Mr. Toney appealed the decision, arguing that the amount in the account belonged to his son; the son claimed that the proceeds in the account came from the sale of the son's house ten years prior. The administrative law judge nonetheless denied the appeal, and Mr. Toney appealed to court.


The Pennsylvania Commonwealth Court affirmed the state's decision, holding that the burden of proof is on the applicant to prove to whom the assets in the account belong. According to the court, "no credible evidence was presented to rebut the presumption that Toney’s share is presumed available to him for purposes of determining the availability of resources for his partial or total support."

In one sense, the applicant's loss in this case might be considered a victory.  In support of the court's decision, the court cited the federal Medicaid regulations at 20 CFR Section 416.1208(c), which provides that "[i]f there is only one [applicant] account holder on a jointly held account, we presume that all of the funds in the account belong to that individual.  In other words, the state could have just as easily presumed that "all of the funds" in the joint account were a resource of the Medicaid applicant.  Hopefully, the object lesson learned, seniors will implement plans for their long-term care, asset management, and estate distribution, thereby avoiding the obvious risks associated with joint accounts for convenience.  


For the full text of this decision, click here.
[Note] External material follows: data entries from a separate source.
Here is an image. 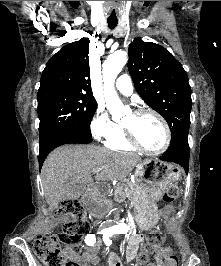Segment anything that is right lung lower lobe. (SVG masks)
I'll list each match as a JSON object with an SVG mask.
<instances>
[{
	"label": "right lung lower lobe",
	"instance_id": "obj_1",
	"mask_svg": "<svg viewBox=\"0 0 221 266\" xmlns=\"http://www.w3.org/2000/svg\"><path fill=\"white\" fill-rule=\"evenodd\" d=\"M92 142V138H86L79 134L67 133L61 134L52 140L40 145L39 150V168L41 169L42 164L47 157V155L56 147L64 145V144H72V143H79V144H88Z\"/></svg>",
	"mask_w": 221,
	"mask_h": 266
}]
</instances>
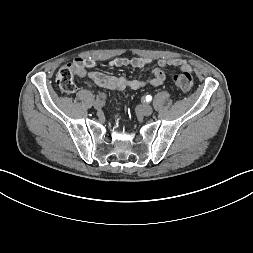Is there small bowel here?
Segmentation results:
<instances>
[{
  "instance_id": "small-bowel-1",
  "label": "small bowel",
  "mask_w": 253,
  "mask_h": 253,
  "mask_svg": "<svg viewBox=\"0 0 253 253\" xmlns=\"http://www.w3.org/2000/svg\"><path fill=\"white\" fill-rule=\"evenodd\" d=\"M151 59L147 58H132L128 59L125 57H116L108 62L109 68H119L131 66L134 69L145 68ZM97 60L92 57L77 58L73 62V66L76 68V73L80 77L87 78L90 82L96 85L109 89L111 91H124V90H137L147 85L157 87L165 82V74L163 71L164 67H177L183 71L189 70L190 65L186 60L180 58H169L159 59L157 64L158 67L151 70V76L145 80H130L125 77H118L109 74H105L99 71L87 70V68H93L96 66ZM99 70L104 71L107 68L106 63L101 62L98 65Z\"/></svg>"
}]
</instances>
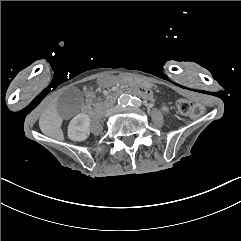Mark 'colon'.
Listing matches in <instances>:
<instances>
[{
    "mask_svg": "<svg viewBox=\"0 0 241 241\" xmlns=\"http://www.w3.org/2000/svg\"><path fill=\"white\" fill-rule=\"evenodd\" d=\"M180 113L189 117H201L204 114V107L201 104H192L187 100H180L177 103Z\"/></svg>",
    "mask_w": 241,
    "mask_h": 241,
    "instance_id": "obj_1",
    "label": "colon"
}]
</instances>
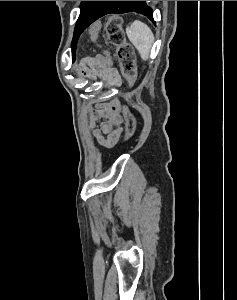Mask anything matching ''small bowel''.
Wrapping results in <instances>:
<instances>
[{
  "mask_svg": "<svg viewBox=\"0 0 237 300\" xmlns=\"http://www.w3.org/2000/svg\"><path fill=\"white\" fill-rule=\"evenodd\" d=\"M82 74L90 79H99L109 90H114L120 84L118 71L111 67H99L89 59L81 64ZM102 120L99 126L97 122ZM122 118L119 114V102L113 99L109 103H98L90 109L88 128L93 138L101 145L113 147L121 134Z\"/></svg>",
  "mask_w": 237,
  "mask_h": 300,
  "instance_id": "1",
  "label": "small bowel"
}]
</instances>
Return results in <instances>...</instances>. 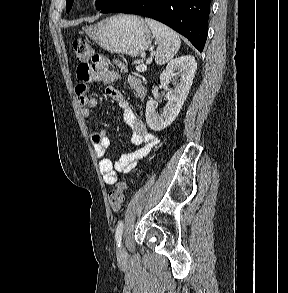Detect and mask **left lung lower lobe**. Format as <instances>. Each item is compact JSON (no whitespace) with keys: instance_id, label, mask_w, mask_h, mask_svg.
I'll list each match as a JSON object with an SVG mask.
<instances>
[{"instance_id":"0a47b994","label":"left lung lower lobe","mask_w":288,"mask_h":293,"mask_svg":"<svg viewBox=\"0 0 288 293\" xmlns=\"http://www.w3.org/2000/svg\"><path fill=\"white\" fill-rule=\"evenodd\" d=\"M211 0H116L101 13H127L160 21L203 51Z\"/></svg>"}]
</instances>
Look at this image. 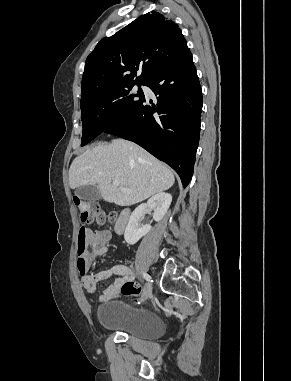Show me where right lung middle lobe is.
<instances>
[{
	"label": "right lung middle lobe",
	"instance_id": "right-lung-middle-lobe-1",
	"mask_svg": "<svg viewBox=\"0 0 291 381\" xmlns=\"http://www.w3.org/2000/svg\"><path fill=\"white\" fill-rule=\"evenodd\" d=\"M146 85V83H139ZM135 84L107 90L96 98L83 103L81 120L83 126L81 146L86 145L107 128L114 126L133 114L144 101L141 89L130 94Z\"/></svg>",
	"mask_w": 291,
	"mask_h": 381
}]
</instances>
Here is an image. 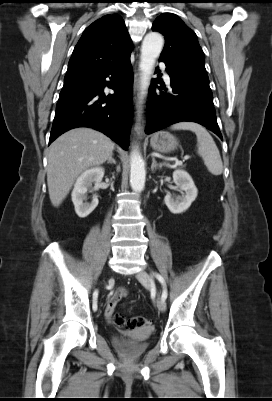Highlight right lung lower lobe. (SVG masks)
Returning a JSON list of instances; mask_svg holds the SVG:
<instances>
[{
    "mask_svg": "<svg viewBox=\"0 0 272 401\" xmlns=\"http://www.w3.org/2000/svg\"><path fill=\"white\" fill-rule=\"evenodd\" d=\"M105 86L115 93L105 95ZM132 93L130 55L96 77L63 88L49 144L70 129L90 127L103 132L126 150L133 115Z\"/></svg>",
    "mask_w": 272,
    "mask_h": 401,
    "instance_id": "1",
    "label": "right lung lower lobe"
}]
</instances>
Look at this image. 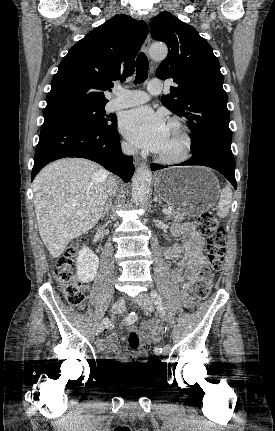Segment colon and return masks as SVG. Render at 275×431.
<instances>
[{"label":"colon","mask_w":275,"mask_h":431,"mask_svg":"<svg viewBox=\"0 0 275 431\" xmlns=\"http://www.w3.org/2000/svg\"><path fill=\"white\" fill-rule=\"evenodd\" d=\"M198 225L201 232L207 235L208 257V265L200 270L195 287L196 300L201 301L210 293L214 277L213 271L220 269L223 263L225 235L223 228L211 213H203L198 219ZM82 244L85 243L82 242ZM77 255L78 249L76 248H71L61 255L54 269V278L61 294L68 303L73 307L82 308L85 301L86 286L78 280L75 274ZM128 343L133 350L142 348L145 353L151 350V344L142 343L136 332L129 334ZM148 363L156 365L158 363L157 357H152Z\"/></svg>","instance_id":"obj_1"}]
</instances>
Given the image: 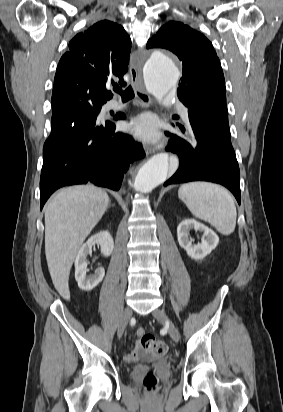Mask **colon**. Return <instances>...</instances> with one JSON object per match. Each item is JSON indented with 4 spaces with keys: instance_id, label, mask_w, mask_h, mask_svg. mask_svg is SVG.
<instances>
[{
    "instance_id": "colon-1",
    "label": "colon",
    "mask_w": 283,
    "mask_h": 412,
    "mask_svg": "<svg viewBox=\"0 0 283 412\" xmlns=\"http://www.w3.org/2000/svg\"><path fill=\"white\" fill-rule=\"evenodd\" d=\"M143 349L147 350L154 356H162L166 354L168 347L166 343L154 338L152 335L143 334L140 339ZM143 386L146 392L154 393L157 389V378L154 373L149 372L143 379Z\"/></svg>"
}]
</instances>
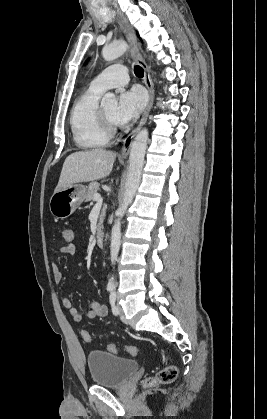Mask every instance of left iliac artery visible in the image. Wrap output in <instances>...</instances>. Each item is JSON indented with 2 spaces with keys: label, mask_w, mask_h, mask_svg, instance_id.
Returning a JSON list of instances; mask_svg holds the SVG:
<instances>
[{
  "label": "left iliac artery",
  "mask_w": 267,
  "mask_h": 419,
  "mask_svg": "<svg viewBox=\"0 0 267 419\" xmlns=\"http://www.w3.org/2000/svg\"><path fill=\"white\" fill-rule=\"evenodd\" d=\"M115 302H116V292L112 290L111 293H110L111 309H112V313L114 315H118L119 312H118V308H117Z\"/></svg>",
  "instance_id": "obj_1"
}]
</instances>
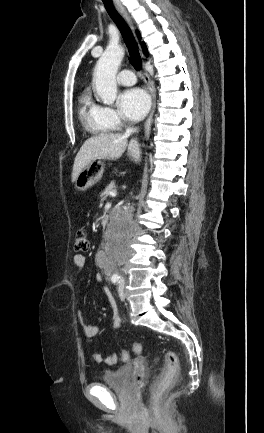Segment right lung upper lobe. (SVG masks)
I'll return each mask as SVG.
<instances>
[{"mask_svg": "<svg viewBox=\"0 0 264 433\" xmlns=\"http://www.w3.org/2000/svg\"><path fill=\"white\" fill-rule=\"evenodd\" d=\"M145 47H146V45H145V43L143 42V43H142V48H143L144 54H145V55H148V51H147V49H146Z\"/></svg>", "mask_w": 264, "mask_h": 433, "instance_id": "cb5924a9", "label": "right lung upper lobe"}]
</instances>
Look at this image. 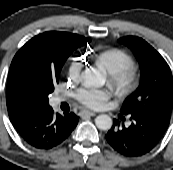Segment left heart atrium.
<instances>
[{"label": "left heart atrium", "instance_id": "1", "mask_svg": "<svg viewBox=\"0 0 173 170\" xmlns=\"http://www.w3.org/2000/svg\"><path fill=\"white\" fill-rule=\"evenodd\" d=\"M110 97V92L105 89H92L84 91L81 94L83 104L89 107H97L107 101Z\"/></svg>", "mask_w": 173, "mask_h": 170}]
</instances>
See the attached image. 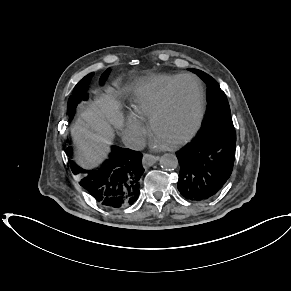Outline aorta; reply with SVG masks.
Returning a JSON list of instances; mask_svg holds the SVG:
<instances>
[{"mask_svg": "<svg viewBox=\"0 0 291 291\" xmlns=\"http://www.w3.org/2000/svg\"><path fill=\"white\" fill-rule=\"evenodd\" d=\"M160 165L164 170H173L178 166V159L173 153H166L160 158Z\"/></svg>", "mask_w": 291, "mask_h": 291, "instance_id": "aorta-1", "label": "aorta"}]
</instances>
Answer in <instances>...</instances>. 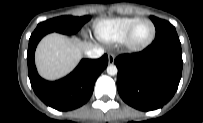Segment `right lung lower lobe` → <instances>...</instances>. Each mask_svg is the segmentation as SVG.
<instances>
[{
    "mask_svg": "<svg viewBox=\"0 0 203 123\" xmlns=\"http://www.w3.org/2000/svg\"><path fill=\"white\" fill-rule=\"evenodd\" d=\"M46 32L31 34L27 52L28 76L36 95L48 106L68 111L85 104L91 97L97 77L108 65L105 54L99 59H83L68 76L54 82L42 79L36 70L34 53Z\"/></svg>",
    "mask_w": 203,
    "mask_h": 123,
    "instance_id": "obj_1",
    "label": "right lung lower lobe"
}]
</instances>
Wednesday, September 9, 2015

Appellate Court Rule Approves Short Term Annuities Not Countable Resources For Medicaid

The Third Circuit Court of Appeals has ruled that a Medicaid applicants' short-term annuities are not resources even though the terms of the annuities were less than the annuitants' life expectancies. Zahner v. Secretary Pennsylvania Dept. of Human Services (3rd Cir., Nos. 14-1328, 14-1406, Sept. 2, 2015).  
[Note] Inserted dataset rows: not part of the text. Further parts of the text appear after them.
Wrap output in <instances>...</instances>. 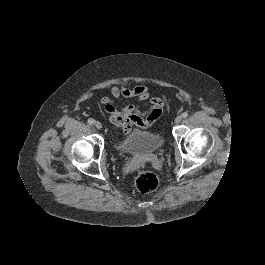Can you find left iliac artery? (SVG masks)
Listing matches in <instances>:
<instances>
[{
    "label": "left iliac artery",
    "mask_w": 265,
    "mask_h": 265,
    "mask_svg": "<svg viewBox=\"0 0 265 265\" xmlns=\"http://www.w3.org/2000/svg\"><path fill=\"white\" fill-rule=\"evenodd\" d=\"M182 117H184V118L188 117V113L187 112H183L182 113Z\"/></svg>",
    "instance_id": "44dca946"
}]
</instances>
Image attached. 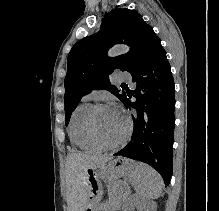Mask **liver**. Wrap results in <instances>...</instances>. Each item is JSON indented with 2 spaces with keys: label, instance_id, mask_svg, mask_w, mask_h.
<instances>
[{
  "label": "liver",
  "instance_id": "obj_1",
  "mask_svg": "<svg viewBox=\"0 0 219 211\" xmlns=\"http://www.w3.org/2000/svg\"><path fill=\"white\" fill-rule=\"evenodd\" d=\"M111 155H87V153H70L66 159V199L69 211H85L87 191L83 183V167H94L109 161Z\"/></svg>",
  "mask_w": 219,
  "mask_h": 211
}]
</instances>
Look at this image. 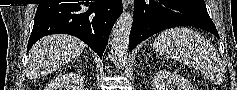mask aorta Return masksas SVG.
Masks as SVG:
<instances>
[{
  "label": "aorta",
  "instance_id": "aorta-1",
  "mask_svg": "<svg viewBox=\"0 0 237 90\" xmlns=\"http://www.w3.org/2000/svg\"><path fill=\"white\" fill-rule=\"evenodd\" d=\"M134 12L123 10L112 32L111 54L115 66L123 68L126 64L129 50V36L132 30Z\"/></svg>",
  "mask_w": 237,
  "mask_h": 90
}]
</instances>
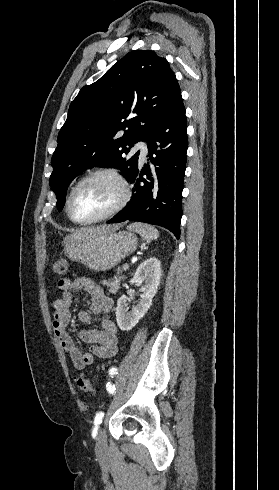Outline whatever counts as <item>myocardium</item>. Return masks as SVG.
Wrapping results in <instances>:
<instances>
[{"label": "myocardium", "mask_w": 279, "mask_h": 490, "mask_svg": "<svg viewBox=\"0 0 279 490\" xmlns=\"http://www.w3.org/2000/svg\"><path fill=\"white\" fill-rule=\"evenodd\" d=\"M100 176H106L110 177L113 180H115L120 188V197L119 199L105 212L100 214L99 216H96L92 219L89 220H77L74 216V211H73V203H74V198L77 193V190L79 187L87 180L94 178V177H100ZM131 197V189L129 186V183L125 176L116 168L114 167H99V168H94L92 170H89L85 174H83L73 185L71 188L70 192V197H69V215L71 219L80 225H88L96 222H100L103 220H106L117 213H119L128 203Z\"/></svg>", "instance_id": "obj_1"}]
</instances>
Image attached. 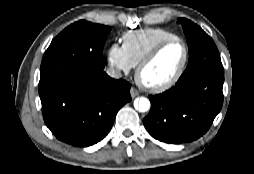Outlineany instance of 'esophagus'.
I'll list each match as a JSON object with an SVG mask.
<instances>
[{"label":"esophagus","instance_id":"esophagus-1","mask_svg":"<svg viewBox=\"0 0 254 174\" xmlns=\"http://www.w3.org/2000/svg\"><path fill=\"white\" fill-rule=\"evenodd\" d=\"M130 94H131L132 98H135L139 95V92H138V90H136L135 88L132 87L130 90Z\"/></svg>","mask_w":254,"mask_h":174}]
</instances>
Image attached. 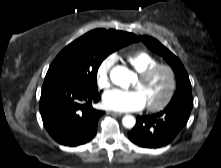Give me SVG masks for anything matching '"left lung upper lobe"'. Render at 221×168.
<instances>
[{
    "label": "left lung upper lobe",
    "instance_id": "5c2ea615",
    "mask_svg": "<svg viewBox=\"0 0 221 168\" xmlns=\"http://www.w3.org/2000/svg\"><path fill=\"white\" fill-rule=\"evenodd\" d=\"M140 39L151 51L162 56L169 63L175 73L177 88L169 105L177 103L193 104L189 76L179 58L152 37L141 36Z\"/></svg>",
    "mask_w": 221,
    "mask_h": 168
}]
</instances>
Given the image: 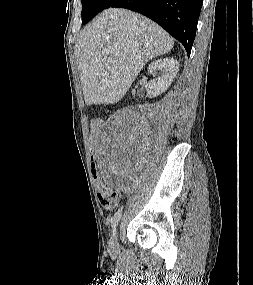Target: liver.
<instances>
[{
  "instance_id": "1",
  "label": "liver",
  "mask_w": 253,
  "mask_h": 285,
  "mask_svg": "<svg viewBox=\"0 0 253 285\" xmlns=\"http://www.w3.org/2000/svg\"><path fill=\"white\" fill-rule=\"evenodd\" d=\"M173 46L164 29L138 13L103 11L84 29L75 47L86 105L120 101L144 64Z\"/></svg>"
}]
</instances>
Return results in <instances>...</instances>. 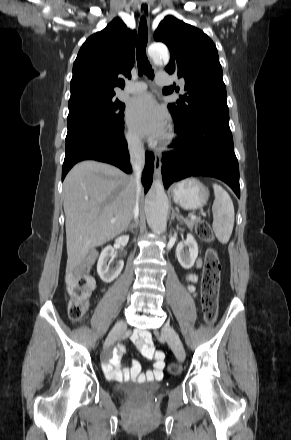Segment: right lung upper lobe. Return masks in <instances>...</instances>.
I'll return each mask as SVG.
<instances>
[{"instance_id":"1","label":"right lung upper lobe","mask_w":291,"mask_h":440,"mask_svg":"<svg viewBox=\"0 0 291 440\" xmlns=\"http://www.w3.org/2000/svg\"><path fill=\"white\" fill-rule=\"evenodd\" d=\"M136 31L119 19L90 36L80 48L73 64L70 84L73 101L86 96L115 95L114 88L125 86L121 75L131 77Z\"/></svg>"}]
</instances>
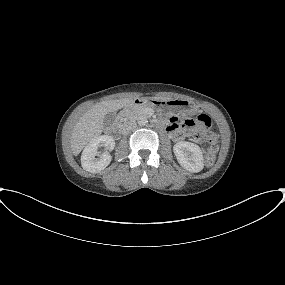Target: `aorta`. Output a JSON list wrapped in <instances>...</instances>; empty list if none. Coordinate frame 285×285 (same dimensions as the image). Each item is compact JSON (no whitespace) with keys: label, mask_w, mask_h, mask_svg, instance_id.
<instances>
[{"label":"aorta","mask_w":285,"mask_h":285,"mask_svg":"<svg viewBox=\"0 0 285 285\" xmlns=\"http://www.w3.org/2000/svg\"><path fill=\"white\" fill-rule=\"evenodd\" d=\"M137 122H138V124H139L140 126H144V125H146V124L148 123V119H147L146 116H140V117L138 118Z\"/></svg>","instance_id":"obj_1"}]
</instances>
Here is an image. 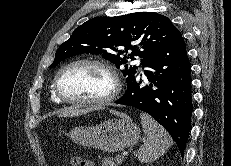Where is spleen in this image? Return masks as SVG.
Wrapping results in <instances>:
<instances>
[{"instance_id":"1","label":"spleen","mask_w":231,"mask_h":166,"mask_svg":"<svg viewBox=\"0 0 231 166\" xmlns=\"http://www.w3.org/2000/svg\"><path fill=\"white\" fill-rule=\"evenodd\" d=\"M140 118L146 140L140 147L137 156L140 162L149 163L162 157L173 144V140L169 133L151 116L142 112Z\"/></svg>"}]
</instances>
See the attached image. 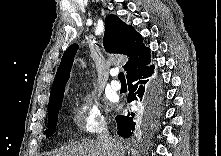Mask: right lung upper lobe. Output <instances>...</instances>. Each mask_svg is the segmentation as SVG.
Instances as JSON below:
<instances>
[{
    "label": "right lung upper lobe",
    "instance_id": "1",
    "mask_svg": "<svg viewBox=\"0 0 221 156\" xmlns=\"http://www.w3.org/2000/svg\"><path fill=\"white\" fill-rule=\"evenodd\" d=\"M104 47L110 53L126 54L129 57L124 66L127 77L134 71L150 63V49L142 41V36L130 25L125 24L117 15L106 18ZM78 44L71 45L63 54L50 93L49 105L64 96V89L70 76Z\"/></svg>",
    "mask_w": 221,
    "mask_h": 156
}]
</instances>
In three separate cases, Pennsylvania denied Medicaid applications on the grounds that annuity purchases were unlawful transfers.  Donna Claypoole's husband transferred money to their children and purchased a five-year annuity and a 14-month annuity before applying for Medicaid on Mrs. Claypoole's behalf. Medicaid applicant Connie Sanner also transferred money and purchased a 12-month annuity.  The original plaintiff Anabel Zahner deceased during the case, and was no longer a party  on appeal.


The three applicants filed a case in federal court, arguing that the annuities met the requirements of federal Medicaid law and should not have been considered transfers. All parties asked for summary judgment. The U.S. district court granted the plaintiffs summary judgment with regard to the five-year annuities, but denied summary judgment with regard to the shorter annuities, holding that the term of the annuity had to "bear a reasonable relatedness to the beneficiary's life-expectancy." The court also held that a Pennsylvania statute that purported to make all annuities assignable was preempted by the federal Medicaid law.
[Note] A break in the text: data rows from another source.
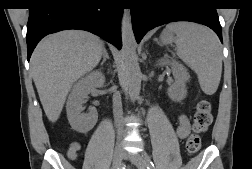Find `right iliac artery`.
Returning a JSON list of instances; mask_svg holds the SVG:
<instances>
[{
  "mask_svg": "<svg viewBox=\"0 0 252 169\" xmlns=\"http://www.w3.org/2000/svg\"><path fill=\"white\" fill-rule=\"evenodd\" d=\"M113 169V168H111ZM117 169H125L124 165L122 164L120 167H118Z\"/></svg>",
  "mask_w": 252,
  "mask_h": 169,
  "instance_id": "right-iliac-artery-1",
  "label": "right iliac artery"
}]
</instances>
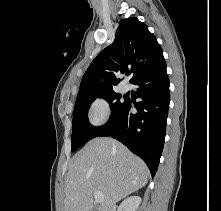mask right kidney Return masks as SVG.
<instances>
[{"label":"right kidney","instance_id":"obj_1","mask_svg":"<svg viewBox=\"0 0 221 211\" xmlns=\"http://www.w3.org/2000/svg\"><path fill=\"white\" fill-rule=\"evenodd\" d=\"M141 201L139 196H130L120 204L117 211H136Z\"/></svg>","mask_w":221,"mask_h":211}]
</instances>
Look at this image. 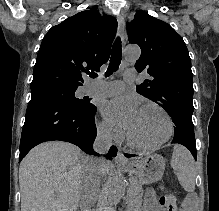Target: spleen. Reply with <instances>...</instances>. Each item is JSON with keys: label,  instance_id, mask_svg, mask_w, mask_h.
Instances as JSON below:
<instances>
[{"label": "spleen", "instance_id": "1", "mask_svg": "<svg viewBox=\"0 0 219 211\" xmlns=\"http://www.w3.org/2000/svg\"><path fill=\"white\" fill-rule=\"evenodd\" d=\"M171 165L185 191H194L195 163L190 151L184 145H174Z\"/></svg>", "mask_w": 219, "mask_h": 211}]
</instances>
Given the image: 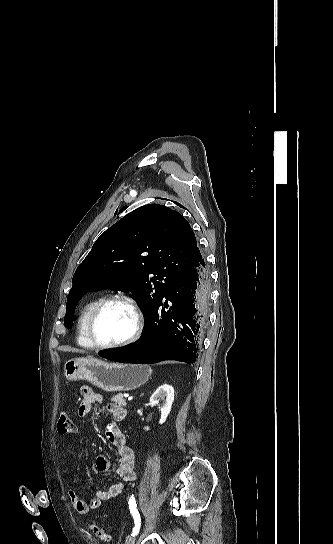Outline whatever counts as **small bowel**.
Segmentation results:
<instances>
[{"mask_svg": "<svg viewBox=\"0 0 333 544\" xmlns=\"http://www.w3.org/2000/svg\"><path fill=\"white\" fill-rule=\"evenodd\" d=\"M80 396L81 399L78 406V415L80 417L87 416L91 412L94 403L102 402V397L87 386L80 388ZM106 408L116 422L122 421L126 416V410L124 407L117 403H107ZM106 438L109 443L116 447L119 455L118 466L116 468L117 474L125 482L135 481V455L133 450L126 444V437L116 423H111L107 426ZM96 467L98 471L102 473L112 471V464L110 460L103 455L97 457ZM123 489V484L114 483L109 485L104 490L97 491L95 496L90 498L89 501H85L79 497L75 489L69 488L68 496L74 510L78 514L85 515L90 510L97 509L101 505L102 501L110 500L119 496Z\"/></svg>", "mask_w": 333, "mask_h": 544, "instance_id": "obj_1", "label": "small bowel"}]
</instances>
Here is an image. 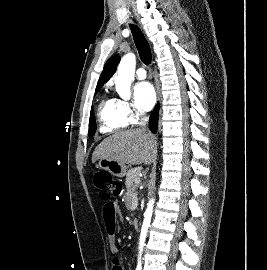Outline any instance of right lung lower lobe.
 Masks as SVG:
<instances>
[{
  "mask_svg": "<svg viewBox=\"0 0 267 270\" xmlns=\"http://www.w3.org/2000/svg\"><path fill=\"white\" fill-rule=\"evenodd\" d=\"M159 104L156 105L149 118V128L153 133L157 131Z\"/></svg>",
  "mask_w": 267,
  "mask_h": 270,
  "instance_id": "right-lung-lower-lobe-1",
  "label": "right lung lower lobe"
}]
</instances>
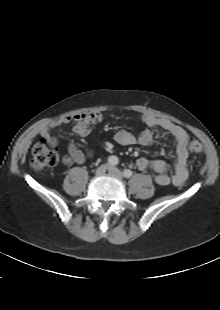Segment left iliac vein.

The U.S. Court of Appeals for the Third Circuit, affirmed the district court decision that federal law preempts Pennsylvania's law making all annuities assignable, but reversed the decision that the short-term annuities are resources. The court decided that "any attempt to fashion a rule that would create some minimum ratio between duration of an annuity and life expectancy would constitute an improper judicial amendment of the applicable statutes and regulations." The court further held that an annuitant's motive in purchasing an annuity is not dispositive of whether it is a resource.  

The decisions, which are expansive of consumer options in planning for Medicaid eligibility, will likely invite comparison and contrast with the recent Ohio Supreme Court decisions restricting consumer options.